Custom contact forms
These features can be added as plugins in a professional website. This way, you will never miss an opportunity to connect with your prospects again.
Monitoring news sites and blogs is especially useful in spotting industry trends and connecting with industry influencers. It also helps you catch every mention of your company so you can get better insights into what your customers and prospects are thinking.
The most obvious use of social media monitoring for competitive purposes is to see what your competition is doing. More important, however, try to look for things they aren't doing that provide opportunities for your business — in other words, gaps that you could fill. For example, suppose you notice that lots of customers are reaching out to your direct competitor on social media asking if they have such and such product or service, but no one is answering them. Either the company doesn't provide this product or service, or they aren't responsive to customers. Either way, there's opportunity for you. Step into the breach by answering the prospects' questions and getting involved in the conversation. You could mention that you have a product or service to fill their need. By listening and responding, you show that your business is more proactive than your competitors'.
One way to make sure your customers’ queries are being handled real time is to connect your website to Facebook messenger. Your website visitors can type in their questions either as a guest or logged in on Facebook while you get the notification on your messenger app—which hopefully is installed on your phone with notifications turned on!
It's easy to say thank you for the nice comments—but what if the comments are negative? Most of our first reaction to criticism is to get defensive. For a business, however, the best approach is to acknowledge the problem and make an honest effort to resolve it. Try taking the conversation offline to avoid getting into a lengthy discussion in a public forum. Responding to both good and bad comments shows that your business is listening to customers and acting on their input.
Suppose you own a travel accessories and luggage website and you see some social media users having a discussion about the best way to pack all your items in a carry-on for a two-week trip. Get involved in the conversation by offering useful information.
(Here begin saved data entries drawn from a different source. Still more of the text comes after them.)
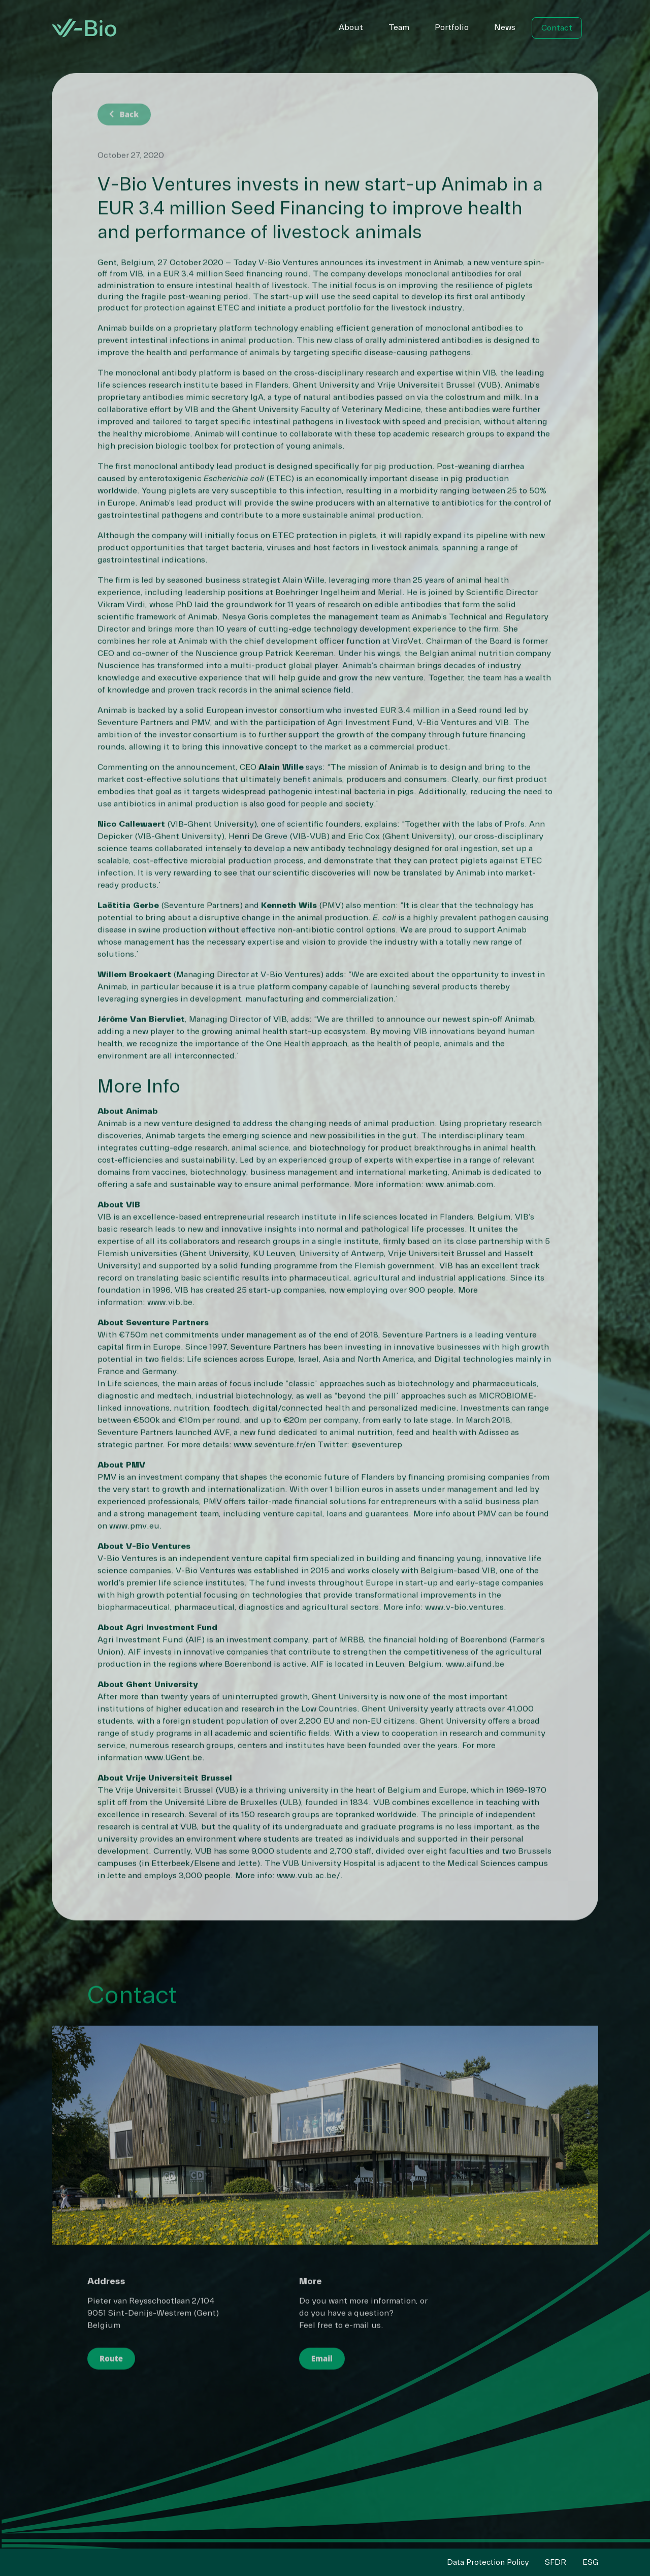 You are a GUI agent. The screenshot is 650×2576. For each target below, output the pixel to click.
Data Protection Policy (488, 2562)
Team (398, 27)
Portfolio (452, 27)
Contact (556, 28)
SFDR (555, 2562)
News (504, 27)
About (351, 27)
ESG (590, 2562)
For instance, you could post a link to an article on your website about carry-on packing tips, as well as mention some space-saving packing accessories (that you happen to sell). The key is to provide valuable tips — not just a hard sell.
Keeping tabs on all the social media sites where your prospective customers spend time probably sounds like an overwhelming task. However, there are solutions to help. One way to get started is to set up a Google Alert on keywords such as your business name, your biggest competitors, or the product lines you carry.
You can amp up your conversational business by using Professional Business Directory with Review Management service. Not only will all your information be consistent on all business listings in over 20 directories (e.g. Google My Business, Facebook, Instagram, Foursquare, Google Maps, etc.), you will be able to access a platform where you can see and respond to reviews, social posts, and comments from all the connected accounts.
Businesses should take every opportunity to engage with customers. Whatever place the customer is in or whether the customer’s experience is good or bad—all opportunities is an invitation to a possible long-term relationship. Remember, the customer holds the key that can make or break a small business. So, start conversing today.